Stored items
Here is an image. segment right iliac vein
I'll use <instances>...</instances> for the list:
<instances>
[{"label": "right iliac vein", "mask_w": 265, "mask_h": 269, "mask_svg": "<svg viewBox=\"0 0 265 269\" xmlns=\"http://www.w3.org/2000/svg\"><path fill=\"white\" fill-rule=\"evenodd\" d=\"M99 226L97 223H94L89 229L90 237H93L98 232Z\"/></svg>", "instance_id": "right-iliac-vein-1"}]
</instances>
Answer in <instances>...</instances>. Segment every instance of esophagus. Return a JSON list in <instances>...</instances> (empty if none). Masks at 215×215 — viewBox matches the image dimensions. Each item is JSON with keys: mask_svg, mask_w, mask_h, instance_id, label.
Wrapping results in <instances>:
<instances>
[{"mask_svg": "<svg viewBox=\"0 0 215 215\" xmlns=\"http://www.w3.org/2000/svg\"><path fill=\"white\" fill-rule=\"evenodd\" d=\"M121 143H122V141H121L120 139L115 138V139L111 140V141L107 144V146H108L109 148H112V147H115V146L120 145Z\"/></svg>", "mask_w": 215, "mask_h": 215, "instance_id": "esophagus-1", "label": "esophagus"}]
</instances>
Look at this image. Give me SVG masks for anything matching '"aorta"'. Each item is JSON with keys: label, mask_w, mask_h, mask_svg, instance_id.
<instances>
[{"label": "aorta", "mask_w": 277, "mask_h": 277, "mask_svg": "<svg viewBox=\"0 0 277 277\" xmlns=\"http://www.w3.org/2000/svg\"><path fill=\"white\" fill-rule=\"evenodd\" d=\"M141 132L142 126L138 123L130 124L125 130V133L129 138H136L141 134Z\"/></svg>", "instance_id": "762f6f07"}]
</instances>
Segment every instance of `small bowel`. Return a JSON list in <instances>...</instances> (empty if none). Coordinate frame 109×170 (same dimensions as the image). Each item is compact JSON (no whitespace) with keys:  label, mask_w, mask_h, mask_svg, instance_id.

### [PROBLEM REQUIREMENTS]
Each record above should be given again exactly as it appears.

### [RESPONSE BELOW]
Here is an image. segment right iliac vein
I'll use <instances>...</instances> for the list:
<instances>
[{"label": "right iliac vein", "mask_w": 265, "mask_h": 269, "mask_svg": "<svg viewBox=\"0 0 265 269\" xmlns=\"http://www.w3.org/2000/svg\"><path fill=\"white\" fill-rule=\"evenodd\" d=\"M99 226L97 223H94L89 229L90 237H93L98 232Z\"/></svg>", "instance_id": "right-iliac-vein-1"}]
</instances>
Answer in <instances>...</instances>. Segment every instance of esophagus. Return a JSON list in <instances>...</instances> (empty if none). Masks at 215×215 — viewBox matches the image dimensions. Each item is JSON with keys: mask_svg, mask_w, mask_h, instance_id, label.
Wrapping results in <instances>:
<instances>
[{"mask_svg": "<svg viewBox=\"0 0 215 215\" xmlns=\"http://www.w3.org/2000/svg\"><path fill=\"white\" fill-rule=\"evenodd\" d=\"M121 143H122V141H121L120 139L115 138V139L111 140V141L107 144V146H108L109 148H112V147H115V146L120 145Z\"/></svg>", "mask_w": 215, "mask_h": 215, "instance_id": "esophagus-1", "label": "esophagus"}]
</instances>
Look at this image. Give me SVG masks for anything matching '"aorta"'. Each item is JSON with keys: label, mask_w, mask_h, mask_svg, instance_id.
<instances>
[{"label": "aorta", "mask_w": 277, "mask_h": 277, "mask_svg": "<svg viewBox=\"0 0 277 277\" xmlns=\"http://www.w3.org/2000/svg\"><path fill=\"white\" fill-rule=\"evenodd\" d=\"M141 132L142 126L138 123L130 124L125 130V133L129 138H136L141 134Z\"/></svg>", "instance_id": "762f6f07"}]
</instances>
Segment every instance of `small bowel`. Return a JSON list in <instances>...</instances> (empty if none). Coordinate frame 109×170 (same dimensions as the image). Each item is compact JSON (no whitespace) with keys:  label, mask_w, mask_h, mask_svg, instance_id.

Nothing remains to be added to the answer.